The end of Brown’s answer is something that makes complete sense in today’s recruiting landscape. Using valuable NIL resources on an unproven player doesn’t sound like the best financial advice. Unfortunately, when coaches from other schools start throwing out significant financial offers, it’s hard not to play the bidding game. 

Problems with the Portal and NIL

Overall, the transfer portal and NIL were good additions for college athletics. However, it has quickly gotten out of hand without any legislation or consequences for those who overstep the mark. 

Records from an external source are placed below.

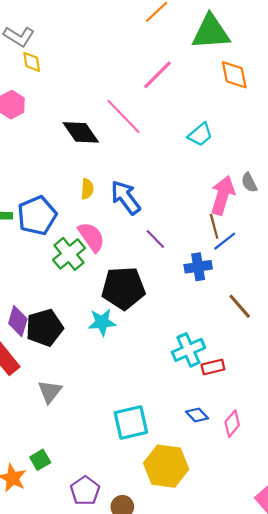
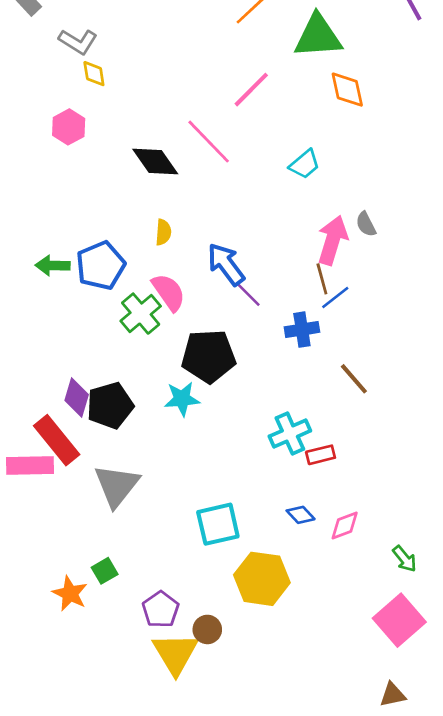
blue arrow: (126, 197) -> (226, 264), moved
gray triangle: (50, 392) -> (117, 485), size x1.5
pink diamond: (232, 424) -> (345, 525), turned 30

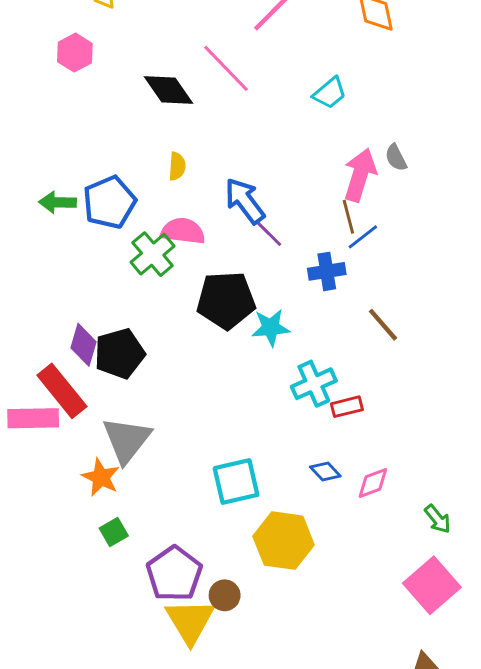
pink semicircle: (169, 292) -> (183, 231), turned -48
cyan star: (182, 399) -> (271, 328), moved
orange star: (70, 593) -> (101, 477), moved
purple pentagon: (161, 609) -> (174, 574), size x1.4

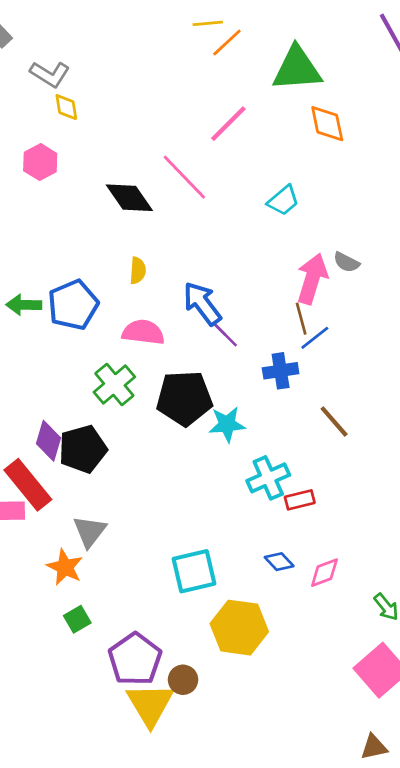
gray semicircle: (396, 158) -> (346, 262), turned -36
green cross: (153, 254) -> (114, 384), moved
gray triangle: (127, 440) -> (90, 531), size x0.7

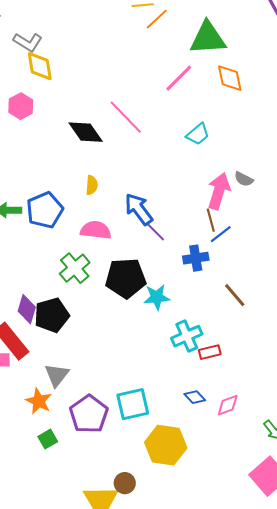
yellow diamond: (66, 107) -> (40, 66), size x1.5
pink line: (228, 124) -> (179, 78), moved
purple pentagon: (135, 659) -> (89, 414), moved

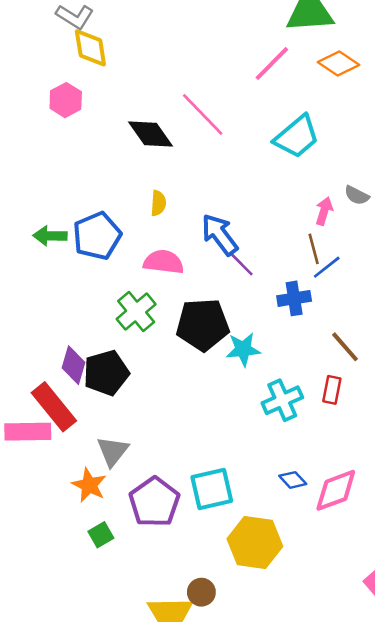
orange diamond: (230, 78) -> (338, 64), turned -44
cyan trapezoid: (198, 134) -> (297, 137), size x1.5
pink arrow: (219, 191) -> (324, 211), size x0.6
red rectangle: (210, 352) -> (332, 390), moved, turned -65
pink diamond: (228, 405) -> (336, 490), size x1.5

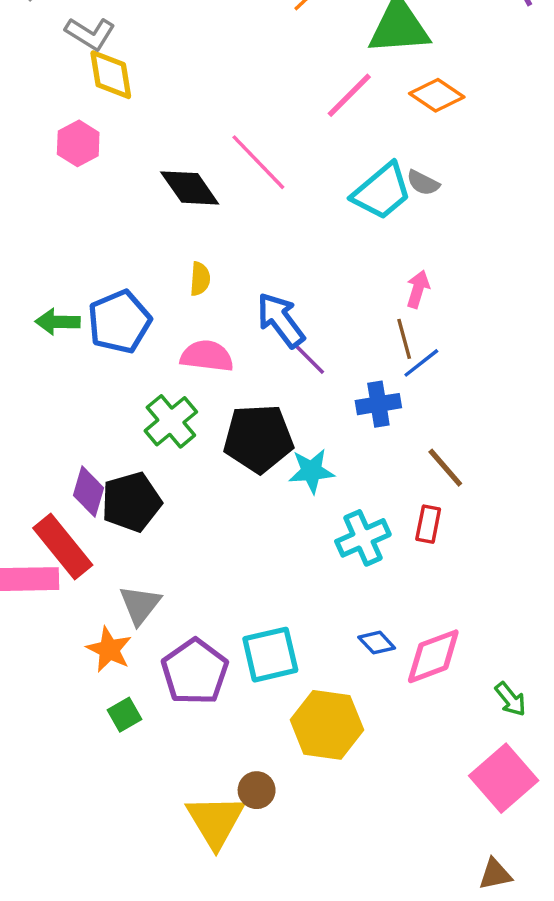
gray semicircle: (357, 195) -> (423, 183), moved

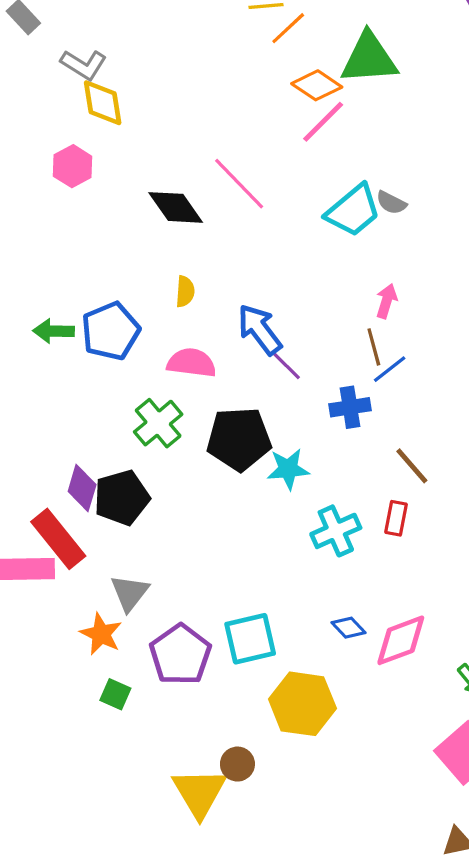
orange diamond: (437, 95) -> (317, 85), moved
green square: (124, 715) -> (115, 694), turned -36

Whether you’re dealing with high school recruits, as Brown pointed out, or potential transfer players, tampering is becoming a regular occurrence and adds to an already chaotic process. 

“It’s a terrible system,” Ole Miss coach Lane Kiffin said In a recent press conference. He doesn’t see any other sport where a “where free agency starts while the season is still going. So it really makes no sense.”

“You can leave, you can stay, you can go other places, coaches can call you and our season is still going,” Kiffin said. “It would be like before the NFC or AFC playoffs start in a couple weeks, all of a sudden, ‘Hey, free agency the week before opens.’ So, you can start recruiting other people’s players and fly them on trips and get them to transfer. So really, it’s a really bad system.”

Kiffin is simply pointing out it makes little sense to have the transfer portal open while bowl games and the playoffs haven’t even been played. This type of calendar really creates an environment where programs have to tamper to get a leg up on other teams. 

It’s like CJ Brown’s example of coaches reaching out immediately after Arkansas’ loss to BYU. Similar to a hungry lion ready to pounce on a wounded gazelle, coaches from other schools will jump on prospective players at the first sign of struggles.

The attempted poaching begins with the high school commits and these days just seems to continue on through college, especially for those players on struggling or mid-major teams. With the transfer portal opening so soon after the regular season ends, it’s hard for staff members of some teams to resist contacting potential transfers in the middle of a season.

The arms-race dynamic has always been a part of big-time college sports, dating back to Harvard-Yale rowing contests in the 1850s. Programs will do whatever they need to get even the most miniscule advantage over the competition. That includes pushing the boundaries and operating in gray areas of the rulebook.

Right now, though, it seems as if there is no strict rulebook to abide by. No law and order in this Wild West. 

For Arkansas football, that means picking and choosing your battles wisely. Until there’s either new legislation or the Razorbacks’ NIL situation begins to “print money” like some of the other national powers, paying extra for an unproven talent doesn’t seem smart.

Besides, if that means passing on certain prospects in favor of those of CJ Brown’s ilk, that’s probably best for long-term success anyways.


Listen to the entirety of CJ Brown’s appearance on “The Morning Rush” here:


CJ Brown’s Bonafides

The 6’1″, 185 pound wide receiver was a consensus three-star prospect by 247Sports, Rivals, ESPN and On3 …

*Rated the No. 79 wide receiver in the country and the No. 8 overall prospect in Arkansas according to ESPN … No. 84 wide receiver nationally and No. 6 overall prospect in Arkansas by 247Sports

CJ Brown spent some of his youth in Minnesota but after moving to northwest Arkansas played for head coach Jody Grant at Bentonville High School. He finished his senior season with 55 catches for 1,254 yards (22.8 ypc) and 15 touchdowns … Completed one pass for a 62-yard touchdown … Also rushed twice for 81 yards and two scores … Returned five kickoffs for 373 yards (74.6 avg) and three touchdowns during the 2023 campaign …

Birthdate: Aug. 12, 2005 … CHOSE ARKANSAS OVER: Kansas State, Louisville, Minnesota, Oklahoma State, Purdue, Vanderbilt and others.